The other day a guy I’ve known for a long time came to me and said I need help taking down a site. You know a website he wanted me to help hack it etc. Well as I know how etc and with him being a mate I helped in out. So anyway how do you go about finding a way into a website? I find it easy if the website has server side languages. Eg PHP ASP etc. If it doesn’t have those you are not going to get in. Secondly find on the site if it’s running any public CMS or module or script of some sort. At first glance the site was purely html but after closer look there was a chat script installed called Flash Chat.

Next job is to search for known exploits. Sure enough there was a known remote file include vulnerability on the version he was running. That’s it we know we are in

So what’s next what do you do?? Well with this vulnerability you have a way to run php code or another language on the victim’s website remotely. Firstly you need to create the script that you want to use on his site and upload it to your web server as a txt file. Then run the vulnerability including the file you have made and hey presto you have a script of your choice on the victims website.
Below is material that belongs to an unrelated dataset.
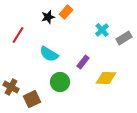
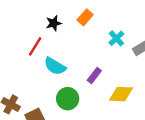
orange rectangle: (66, 12) -> (85, 17), moved
red line: (18, 35) -> (35, 46), moved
With the exploit I uploaded a custom made script to the person’s website so the file was local and gave the url to my friend. Was like; there you go knock yourself out. This script is called a shell. These shells are very powerful scripts that let you do a whole variety of things on some ones website. I’ll let you look them up for more details: P

I’d just like to say that I ain’t a leet hacker. I use methods that have been found by other people etc. The only thing I used of mine was my custom php script to upload the shell for my friend.